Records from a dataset
BEGIN

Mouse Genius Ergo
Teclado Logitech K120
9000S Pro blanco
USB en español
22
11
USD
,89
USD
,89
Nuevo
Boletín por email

END
BEGIN

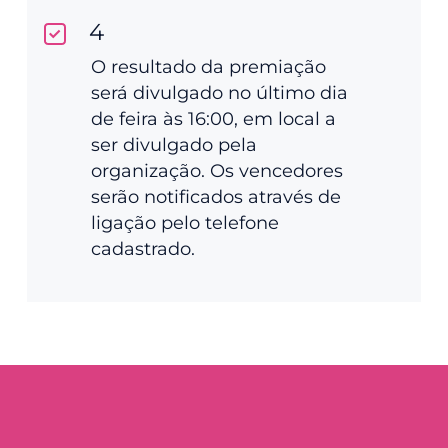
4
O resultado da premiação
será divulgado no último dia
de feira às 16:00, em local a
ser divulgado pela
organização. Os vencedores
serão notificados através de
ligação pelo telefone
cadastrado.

END

■ Task details
What is needed is each line from the records with the word "divulgado" in it.

■ Result for this task
será divulgado no último dia
ser divulgado pela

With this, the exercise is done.